Energy consumption in datacenters has been increasing annually in recent years, driven by the rapid growth of cloud services. Information and communications technology (ICT) equipment, cooling units, and power supply systems account for the majority of energy consumed in datacenters. The energy use breakdown in one example revealed that 45% of the total energy was consumed by ICT equipment, 30% by cooling units, and 18% by power supply systems . NTT has been researching and developing datacenter energy management systems (DEMSs) as a technology to cut energy consumption in datacenters and telecommunication buildings . Our research has led to advances in coordinated ICT-cooling control technology that links multiple cooling units and regulates load distributions among ICT equipment to lower the total energy costs of ICT equipment, power supply systems, and cooling units. We have also examined high-speed data processing technology designed to process the large amounts of device information within a datacenter.

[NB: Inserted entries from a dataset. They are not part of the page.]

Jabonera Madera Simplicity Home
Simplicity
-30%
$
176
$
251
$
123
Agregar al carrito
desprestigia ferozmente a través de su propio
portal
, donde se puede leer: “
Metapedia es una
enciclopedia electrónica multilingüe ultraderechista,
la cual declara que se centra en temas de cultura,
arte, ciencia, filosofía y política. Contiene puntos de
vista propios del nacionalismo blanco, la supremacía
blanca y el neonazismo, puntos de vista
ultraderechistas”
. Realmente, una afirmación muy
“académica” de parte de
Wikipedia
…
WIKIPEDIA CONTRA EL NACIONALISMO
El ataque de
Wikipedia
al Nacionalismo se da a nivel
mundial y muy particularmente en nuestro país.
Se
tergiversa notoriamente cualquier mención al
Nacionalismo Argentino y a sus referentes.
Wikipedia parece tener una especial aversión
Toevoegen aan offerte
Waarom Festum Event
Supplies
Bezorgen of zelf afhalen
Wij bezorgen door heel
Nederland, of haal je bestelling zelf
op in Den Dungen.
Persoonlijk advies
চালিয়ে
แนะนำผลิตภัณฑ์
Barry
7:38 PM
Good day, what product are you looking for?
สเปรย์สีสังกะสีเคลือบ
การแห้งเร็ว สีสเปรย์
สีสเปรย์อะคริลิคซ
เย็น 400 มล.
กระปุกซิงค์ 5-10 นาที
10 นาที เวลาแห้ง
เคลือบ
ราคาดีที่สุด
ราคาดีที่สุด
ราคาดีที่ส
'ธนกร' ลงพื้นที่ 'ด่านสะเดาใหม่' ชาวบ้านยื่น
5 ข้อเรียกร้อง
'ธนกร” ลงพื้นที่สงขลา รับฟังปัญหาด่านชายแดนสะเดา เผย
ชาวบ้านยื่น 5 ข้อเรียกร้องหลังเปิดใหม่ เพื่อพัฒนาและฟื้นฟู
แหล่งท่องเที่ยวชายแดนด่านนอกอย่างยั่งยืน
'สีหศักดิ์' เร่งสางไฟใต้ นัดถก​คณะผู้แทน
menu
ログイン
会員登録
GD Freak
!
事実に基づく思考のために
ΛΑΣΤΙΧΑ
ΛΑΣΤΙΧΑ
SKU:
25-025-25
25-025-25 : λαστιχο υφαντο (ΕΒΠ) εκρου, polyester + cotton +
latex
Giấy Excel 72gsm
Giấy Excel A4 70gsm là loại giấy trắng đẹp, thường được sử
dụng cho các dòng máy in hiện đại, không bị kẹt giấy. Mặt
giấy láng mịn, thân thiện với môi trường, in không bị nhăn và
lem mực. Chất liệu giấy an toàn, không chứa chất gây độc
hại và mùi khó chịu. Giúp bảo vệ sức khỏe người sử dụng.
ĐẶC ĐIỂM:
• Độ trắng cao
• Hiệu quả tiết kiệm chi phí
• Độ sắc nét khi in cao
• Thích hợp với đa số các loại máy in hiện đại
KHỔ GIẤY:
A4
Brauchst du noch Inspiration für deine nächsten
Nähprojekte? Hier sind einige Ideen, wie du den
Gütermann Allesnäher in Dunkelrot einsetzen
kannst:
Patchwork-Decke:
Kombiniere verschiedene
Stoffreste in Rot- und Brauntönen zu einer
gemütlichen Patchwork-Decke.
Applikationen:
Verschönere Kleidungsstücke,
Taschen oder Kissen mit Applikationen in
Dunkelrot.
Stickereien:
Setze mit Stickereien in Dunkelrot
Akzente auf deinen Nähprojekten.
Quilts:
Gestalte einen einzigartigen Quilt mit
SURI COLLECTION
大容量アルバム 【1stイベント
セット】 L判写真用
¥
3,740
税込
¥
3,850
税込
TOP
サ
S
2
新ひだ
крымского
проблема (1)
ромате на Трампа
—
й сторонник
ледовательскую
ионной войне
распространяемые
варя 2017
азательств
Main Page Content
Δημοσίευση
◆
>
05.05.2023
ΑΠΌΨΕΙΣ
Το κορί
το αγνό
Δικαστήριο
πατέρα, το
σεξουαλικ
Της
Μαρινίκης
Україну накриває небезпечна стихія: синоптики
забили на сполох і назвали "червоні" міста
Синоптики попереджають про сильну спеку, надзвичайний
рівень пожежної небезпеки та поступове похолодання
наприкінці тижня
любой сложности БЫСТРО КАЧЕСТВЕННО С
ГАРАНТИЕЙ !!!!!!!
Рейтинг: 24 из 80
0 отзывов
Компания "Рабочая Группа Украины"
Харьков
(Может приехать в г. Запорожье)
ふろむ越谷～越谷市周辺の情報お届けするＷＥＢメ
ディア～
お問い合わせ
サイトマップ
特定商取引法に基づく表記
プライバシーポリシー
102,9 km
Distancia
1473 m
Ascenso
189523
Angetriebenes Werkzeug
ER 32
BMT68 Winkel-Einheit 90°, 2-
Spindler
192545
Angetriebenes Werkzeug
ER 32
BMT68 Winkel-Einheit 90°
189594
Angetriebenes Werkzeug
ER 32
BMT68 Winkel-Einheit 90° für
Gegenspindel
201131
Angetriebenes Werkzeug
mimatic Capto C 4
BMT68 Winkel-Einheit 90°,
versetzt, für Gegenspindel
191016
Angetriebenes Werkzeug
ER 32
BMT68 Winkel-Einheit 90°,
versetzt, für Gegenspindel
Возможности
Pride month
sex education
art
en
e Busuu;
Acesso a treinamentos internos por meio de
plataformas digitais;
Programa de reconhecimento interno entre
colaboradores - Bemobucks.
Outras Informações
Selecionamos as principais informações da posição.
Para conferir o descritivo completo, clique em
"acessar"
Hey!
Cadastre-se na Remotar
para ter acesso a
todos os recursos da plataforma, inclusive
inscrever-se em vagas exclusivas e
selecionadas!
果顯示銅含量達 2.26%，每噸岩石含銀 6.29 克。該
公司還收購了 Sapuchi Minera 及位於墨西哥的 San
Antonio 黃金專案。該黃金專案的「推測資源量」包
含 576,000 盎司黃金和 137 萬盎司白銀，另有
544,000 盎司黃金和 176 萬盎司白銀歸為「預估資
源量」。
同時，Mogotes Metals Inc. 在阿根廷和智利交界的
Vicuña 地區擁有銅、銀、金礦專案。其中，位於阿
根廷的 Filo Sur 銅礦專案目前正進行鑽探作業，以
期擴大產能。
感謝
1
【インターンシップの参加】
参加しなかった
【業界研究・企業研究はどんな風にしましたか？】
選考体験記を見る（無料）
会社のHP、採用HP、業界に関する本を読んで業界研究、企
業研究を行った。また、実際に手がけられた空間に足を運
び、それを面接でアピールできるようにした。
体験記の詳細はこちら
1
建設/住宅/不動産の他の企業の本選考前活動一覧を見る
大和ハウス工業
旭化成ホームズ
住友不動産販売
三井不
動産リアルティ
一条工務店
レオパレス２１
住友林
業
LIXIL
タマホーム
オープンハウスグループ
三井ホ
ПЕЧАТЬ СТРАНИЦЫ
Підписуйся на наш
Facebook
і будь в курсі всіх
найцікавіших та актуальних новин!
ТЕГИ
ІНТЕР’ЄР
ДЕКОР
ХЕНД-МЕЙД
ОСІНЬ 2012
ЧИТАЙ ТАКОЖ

A block diagram of the DEMS-coordinated ICT-cooling control architecture is shown in Fig. 1. The DEMS consists of a visualization server that enables operators to view temperatures and power consumption within the datacenter, a coordinated ICT-cooling control server, and an embedded high-speed data processing module. The visualization server collects temperature, power consumption, and load data using sensors inside ICT equipment rather than external sensors. It then provides fine distributions of the temperatures and power consumption of all the devices within the datacenter. The coordinated ICT-cooling control server takes the visualization server's sensor data and calculates the optimal cooling settings and ICT equipment load distributions to minimize the power consumption of cooling units and ICT equipment. The server then accordingly adjusts the cooling controls and controls the ICT equipment's virtual machines and power supply systems via a cloud platform. The embedded high-speed data processing module quickly implements the optimized cooling settings and load distributions. It does this not by recalculating optimized values but by implementing pattern matching of sensor data using a codebook of optimal cooling settings and optimal load distributions calculated by the coordinated ICT-cooling control server.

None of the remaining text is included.